Crises, catastrophes et désescalade énergétique
Ce dossier de la Revue d’histoire de l’énergie se propose d’explorer la façon dont les crises et les catastrophes remodèlent notre rapport à l’énergie et comment celles-ci peuvent ou non faire entrer les sociétés sur la voie d’une désescalade énergétique. Par désescalade, on entend un cheminement, pris ici dans une dimension brutale et rapide, vers des systèmes énergétiques de faibles puissances et vers des modes de consommation et de productions énergétiques axés vers davantage de sobriété. Crises et catastrophes engendrent des bouleversements qui font que l’énergie n’est plus immédiatement disponible et que les flux énergétiques sont entravés. Les sociétés peuvent alors se tourner vers des solutions à basse technicité et vers des systèmes énergétiques alternatifs aux systèmes antérieurement dominants. Quelles solutions énergétiques s’avèrent alors possibles pour maintenir la vie quotidienne ? Quel devenir pour les réseaux énergétiques ? Quelles sont les contraintes et les nouveaux possibles qui s’ouvrent en faisant avec moins d’énergie ?
Le numéro se propose de réfléchir à des dynamiques de désescalade énergétique sous contraintes. La survenue d’une catastrophe naturelle (tempête, cyclone, séisme, inondation, etc.), l’arrivée d’une crise politique ou l’éclatement d’un conflit géopolitique peuvent venir contrarier l’approvisionnement énergétique des territoires touchés, par une rupture des réseaux, une désorganisation des systèmes sociaux, voire la production énergétique en elle-même, dans le cas d’un arrêt des centrales de production. Certains évènements économiques, comme les chocs pétroliers des années 1970, contraignent eux aussi les équilibres énergétiques à grande échelle. La crise environnementale contemporaine et les interrogations qu’elle produit sur ce qui serait une nécessaire transition énergétique dont les contours peinent à se dessiner questionnent la survie de systèmes énergétiques marqués par l’abondance et la disponibilité immédiate des ressources.
La notion de crise est donc comprise dans ses formes aiguës, celles de l’immédiateté par exemple liée à une tempête, mais aussi dans ses formes plus structurelles et de temps long, à l’image de la crise climatique contemporaine.
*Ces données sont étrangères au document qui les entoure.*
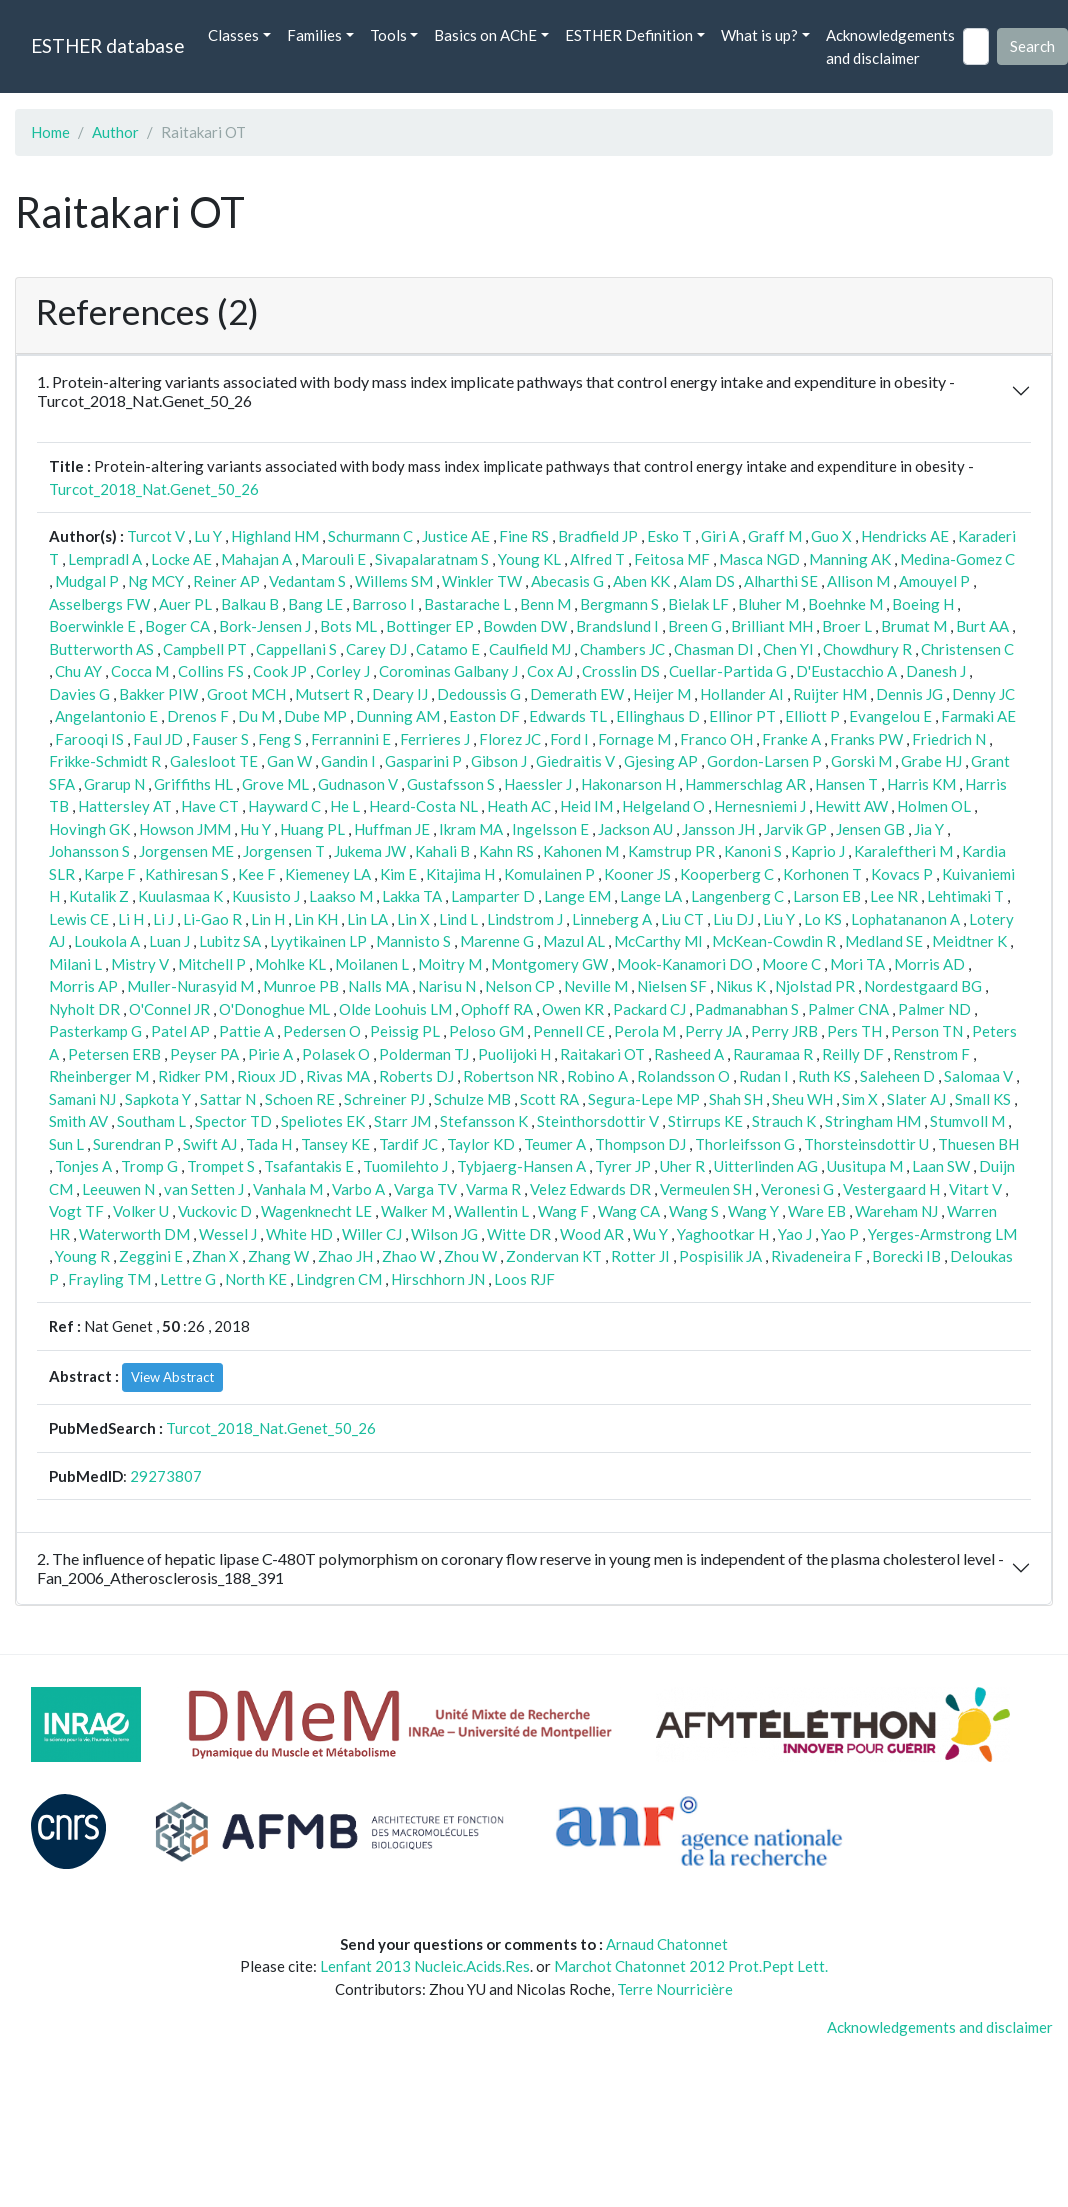 Image resolution: width=1068 pixels, height=2207 pixels. I want to click on Yao J, so click(795, 1234).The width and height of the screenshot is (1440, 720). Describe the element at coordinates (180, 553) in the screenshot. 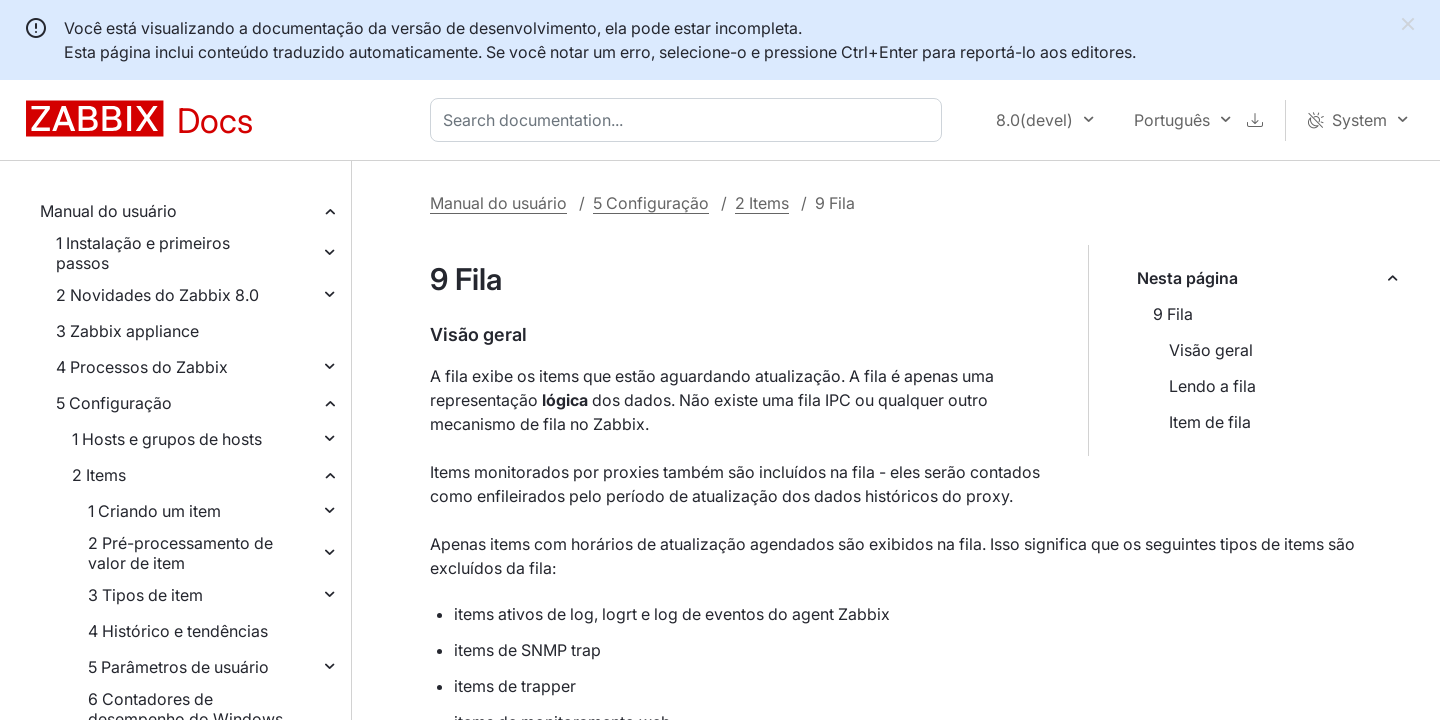

I see `2 Pré-processamento de valor de item` at that location.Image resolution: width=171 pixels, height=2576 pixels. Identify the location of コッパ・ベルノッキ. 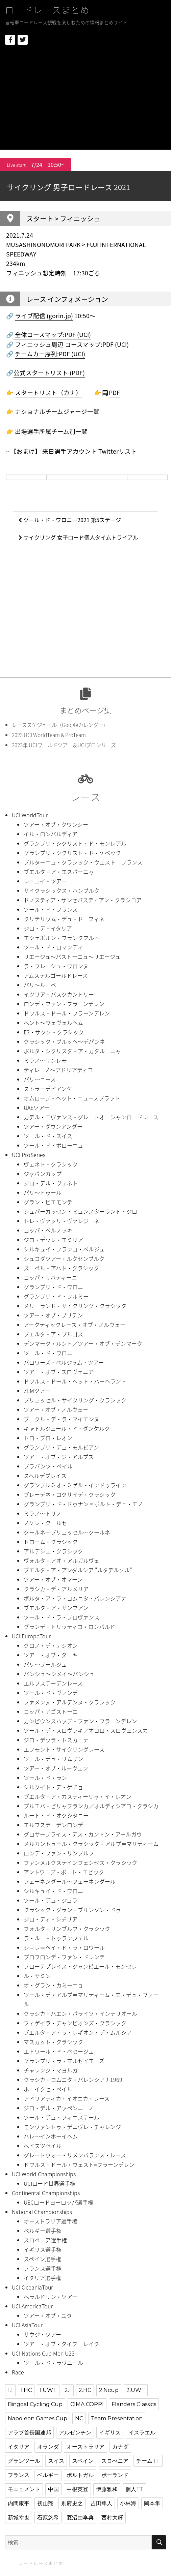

La combinaison entre ces formes, lorsque la crise paraît ponctuelle alors qu’elle n’est qu’un symptôme d’une crise plus large, est aussi une ligne d’analyse pertinente pour l’approche proposée ici.
En interrogeant les crises dans ce qu’elles ont de multidimensionnel (politique, économique, sociale, environnementale), il s’agira d’analyser la nature et les conséquences des bouleversements énergétiques qu’elles engendrent. Les crises possèdent des temporalités plus ou moins longues (une catastrophe naturelle brutale et brève, un conflit politique qui s’enlise), contraignant alors les systèmes énergétiques à plus ou moins long terme. La crise peut également s’étendre, par des mécanismes d’interdépendance, à d’autres infrastructures (eau potable, réseaux internet, chaîne du froid...). Comment, dès lors, s’adapter à l’effondrement énergétique ?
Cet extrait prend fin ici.